Entering edit mode
9.7 years ago
Ming Tommy Tang
★
4.5k
Hi,
I am using samblaster to mark duplicates, and it requires the reads to be read id sorted.
Can anyone explain it? I have read sam specification from here:
Dad's data:
@RG ID:FLOWCELL1.LANE1 PL:ILLUMINA LB:LIB-DAD-1 SM:DAD PI:200
@RG ID:FLOWCELL1.LANE2 PL:ILLUMINA LB:LIB-DAD-1 SM:DAD PI:200
@RG ID:FLOWCELL1.LANE3 PL:ILLUMINA LB:LIB-DAD-2 SM:DAD PI:400
@RG ID:FLOWCELL1.LANE4 PL:ILLUMINA LB:LIB-DAD-2 SM:DAD PI:400
Mom's data:
@RG ID:FLOWCELL1.LANE5 PL:ILLUMINA LB:LIB-MOM-1 SM:MOM PI:200
@RG ID:FLOWCELL1.LANE6 PL:ILLUMINA LB:LIB-MOM-1 SM:MOM PI:200
@RG ID:FLOWCELL1.LANE7 PL:ILLUMINA LB:LIB-MOM-2 SM:MOM PI:400
@RG ID:FLOWCELL1.LANE8 PL:ILLUMINA LB:LIB-MOM-2 SM:MOM PI:400
Kid's data:
@RG ID:FLOWCELL2.LANE1 PL:ILLUMINA LB:LIB-KID-1 SM:KID PI:200
@RG ID:FLOWCELL2.LANE2 PL:ILLUMINA LB:LIB-KID-1 SM:KID PI:200
@RG ID:FLOWCELL2.LANE3 PL:ILLUMINA LB:LIB-KID-2 SM:KID PI:400
@RG ID:FLOWCELL2.LANE4 PL:ILLUMINA LB:LIB-KID-2 SM:KID PI:400
The @RG
ID is to identify reads from a specific lane, SM is for the sample name. So, what is the read id? I am a bit confused. My bam file only contains one SM and one ID.
Thank you!
Ming
Posting as a comment because I'm not entirely sure it's correct...
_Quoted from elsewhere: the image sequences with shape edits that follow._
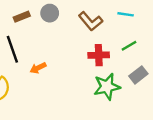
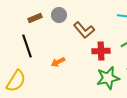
brown L-shape: (91, 21) -> (84, 30), moved
orange arrow: (38, 68) -> (58, 62), moved

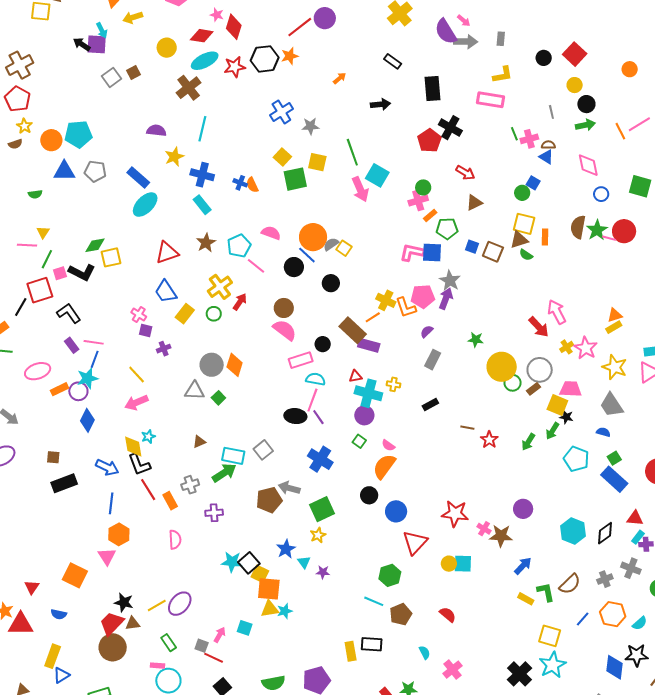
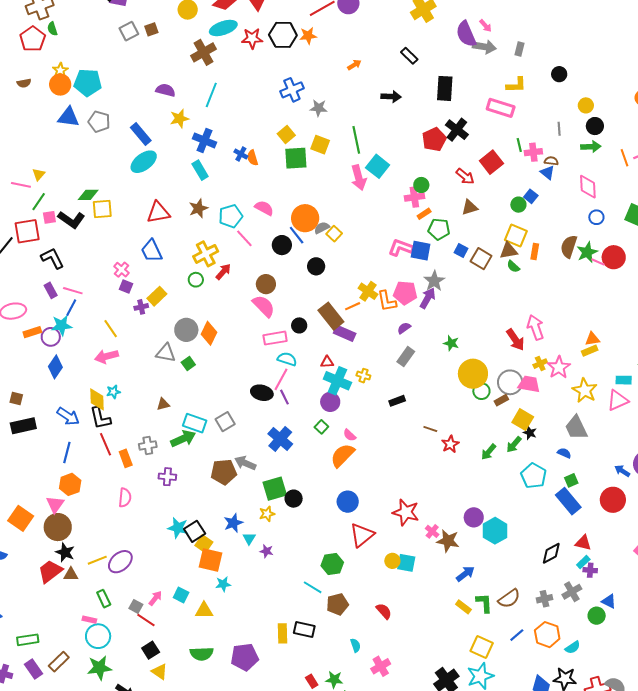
red square: (575, 54) -> (491, 162), moved
yellow star: (24, 126) -> (60, 70), moved
green semicircle: (35, 194) -> (52, 29), moved, turned 72
yellow rectangle: (185, 314) -> (157, 296), moved
pink trapezoid: (570, 389) -> (529, 384), moved
black circle: (369, 495) -> (294, 499), moved
cyan hexagon: (573, 531) -> (495, 531), moved
gray cross: (631, 568) -> (572, 592), turned 30
yellow triangle: (270, 609) -> (204, 611), moved
brown circle: (113, 647) -> (58, 527), moved

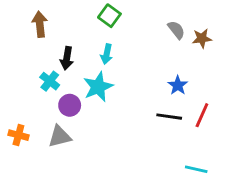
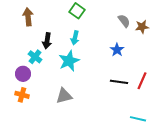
blue star: (178, 85) -> (117, 50), moved
purple circle: (70, 105) -> (23, 74), moved
orange cross: (18, 135) -> (22, 95), moved
gray triangle: (60, 137) -> (64, 96), moved

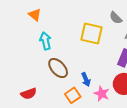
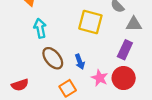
blue arrow: (86, 79) -> (80, 62), moved
pink star: (102, 94) -> (100, 78), moved

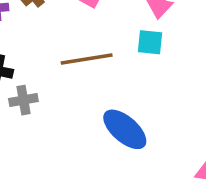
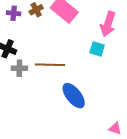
brown line: (87, 59) -> (50, 65), moved

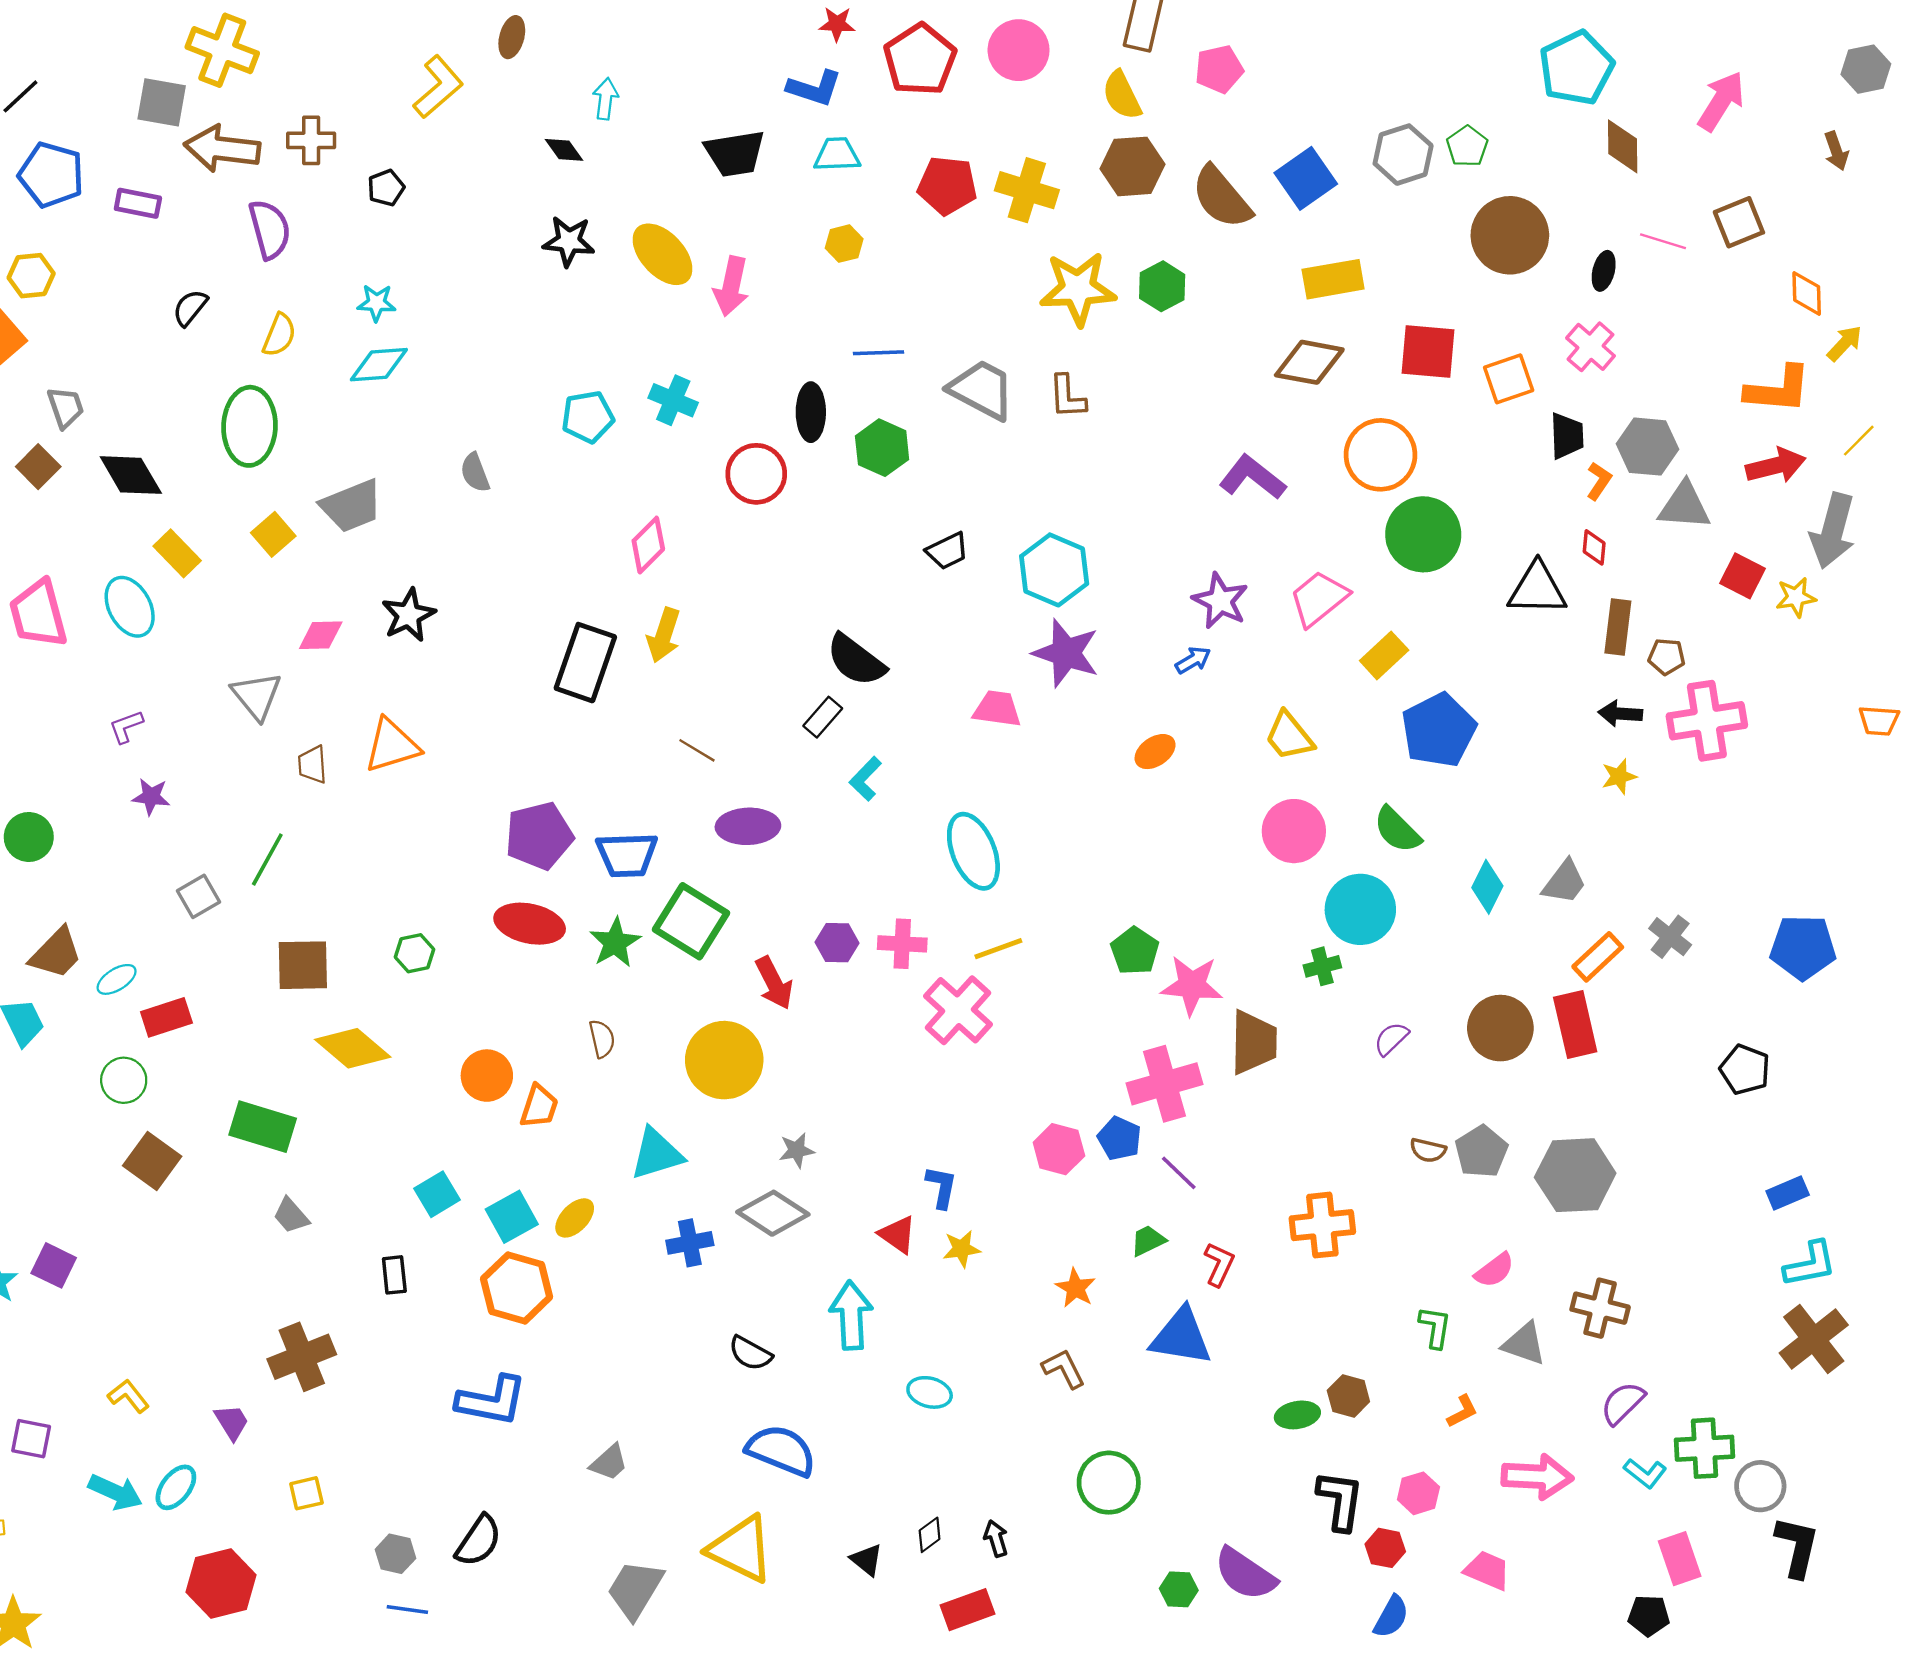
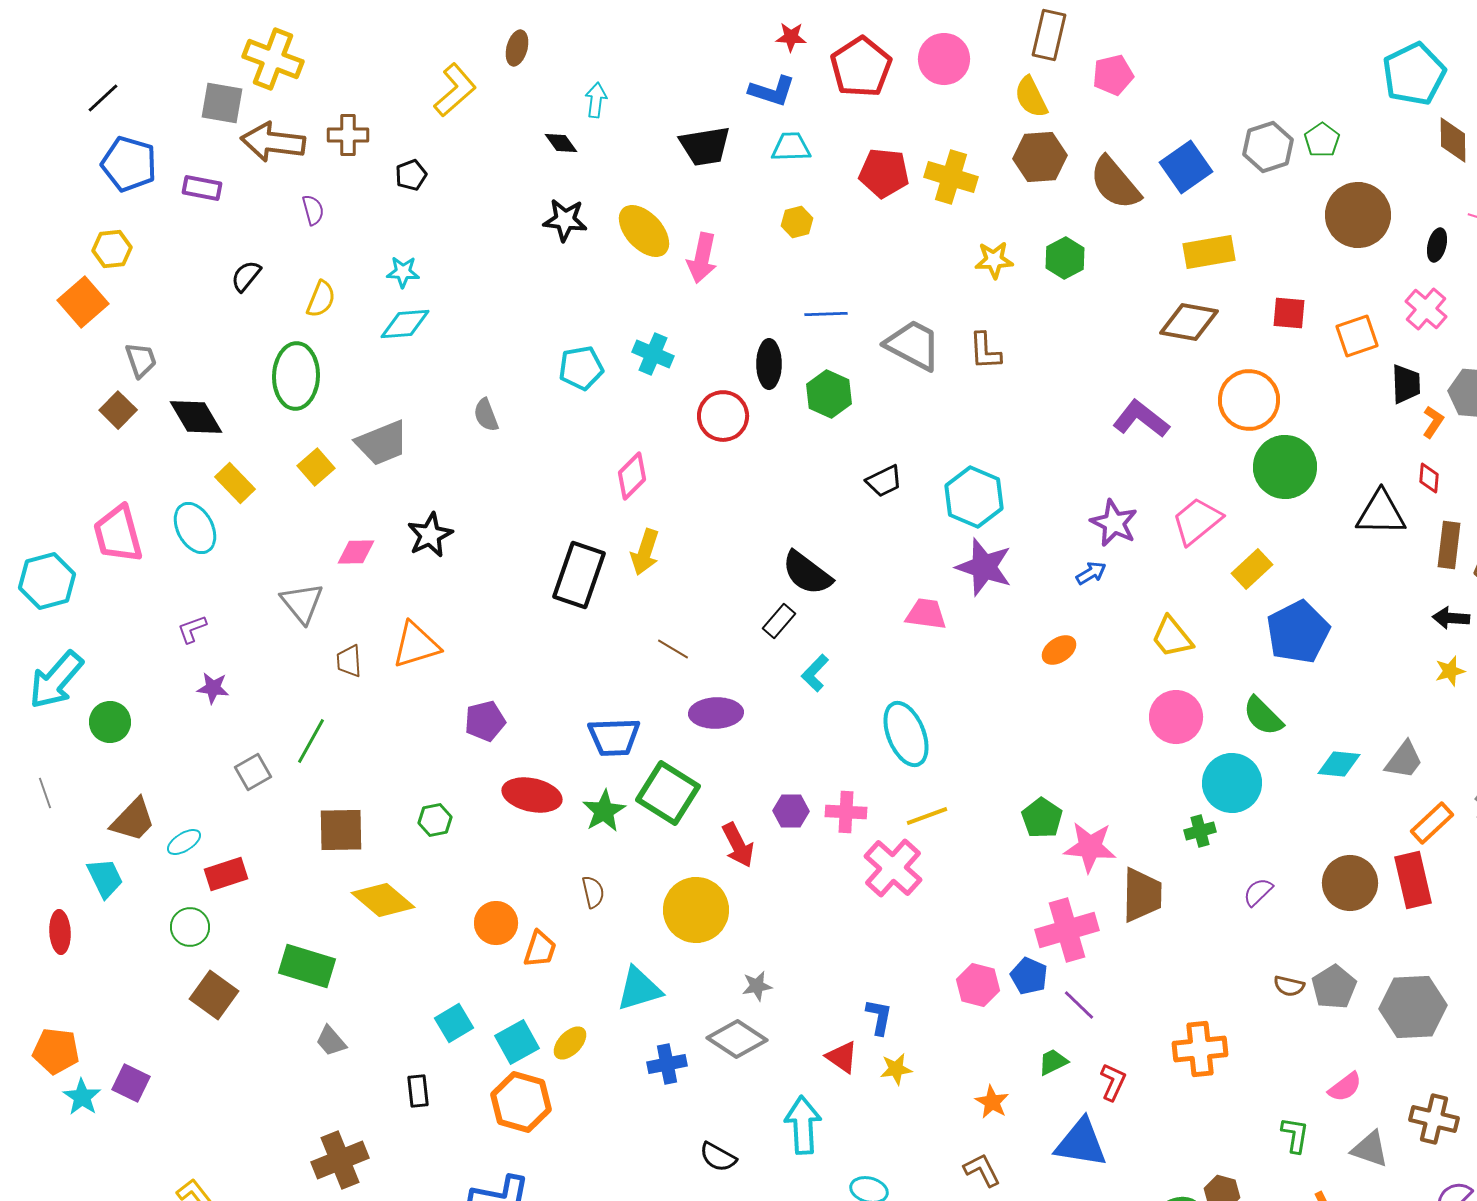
purple semicircle: (270, 229) -> (313, 210), size x0.6
yellow star: (1078, 289) -> (994, 260), size x0.6
red square: (1428, 352) -> (1289, 313), size x0.7
purple pentagon: (539, 836) -> (485, 721), moved, size x0.7
cyan diamond: (1487, 887) -> (1339, 764), turned 69

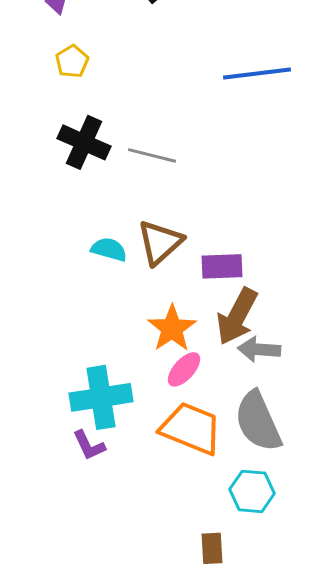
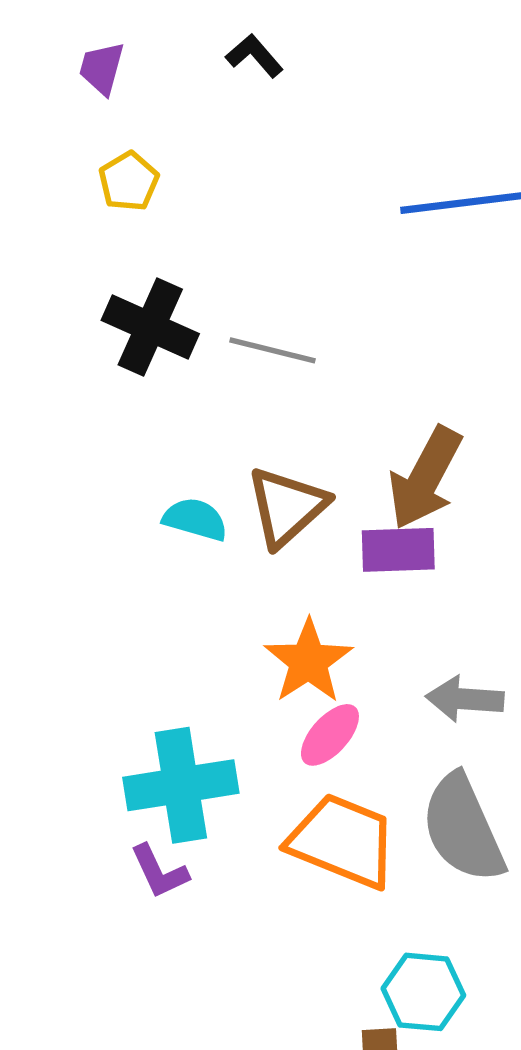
brown arrow: (237, 316) -> (425, 478), moved
cyan hexagon: (252, 491) -> (423, 992), moved

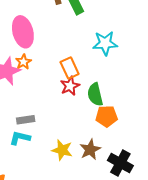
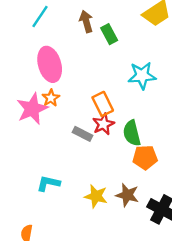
gray rectangle: (26, 120) -> (82, 134), moved, turned 36
brown star: (90, 150) -> (127, 195), turned -30

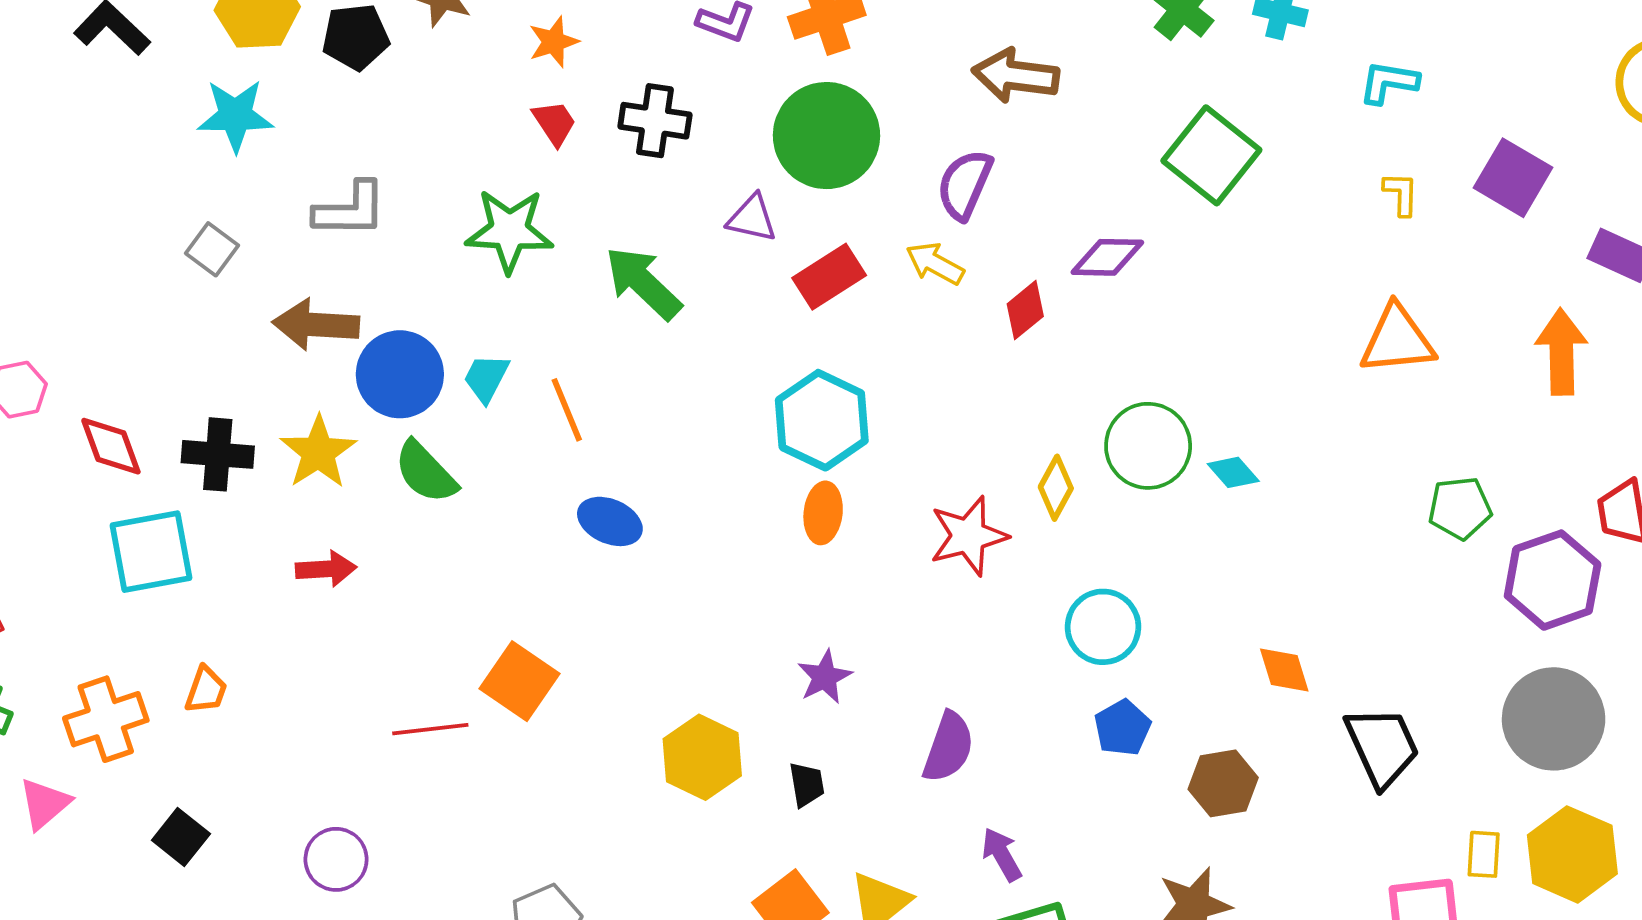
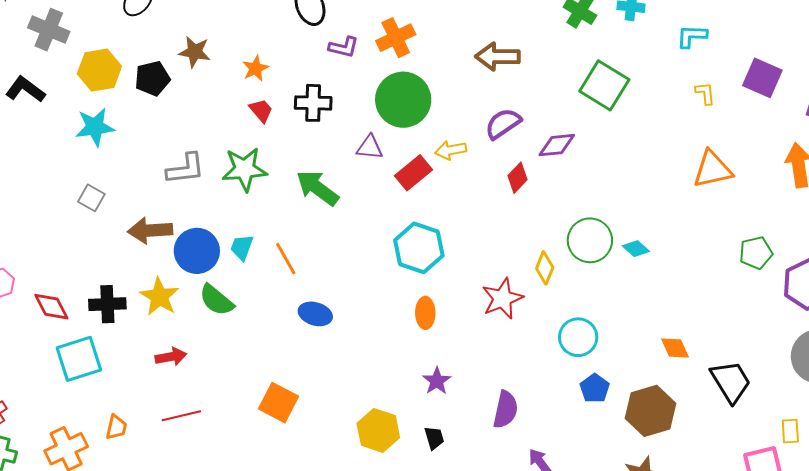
purple semicircle: (965, 185) -> (503, 124), moved, turned 39
gray L-shape: (350, 210) -> (186, 169), moved
yellow arrow: (935, 264) -> (451, 150), moved, turned -32
orange ellipse: (823, 513) -> (425, 313), moved
red line: (430, 729) -> (181, 416), moved
brown hexagon: (1223, 783) -> (650, 411), size x1.4

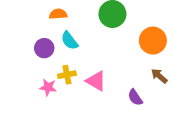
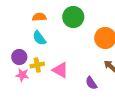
orange semicircle: (58, 14) -> (39, 17), moved
purple circle: (44, 48) -> (19, 57), moved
From the context in the samblaster documentation, I suspect that "read-id" is what would normally be called "query name" or "read name" in the spec. In other words, use
samtools sort -n
. That would also make sense given that it explicitly mentions that "read-id" sorting is what aligners produce.Thanks for your reply. my bam files were sorted by coordinates. I might have to sort them by name. I know HTSeq requires bam files to be sorted by name (
-n
), I am not sure whether the same requirement is for samblaster.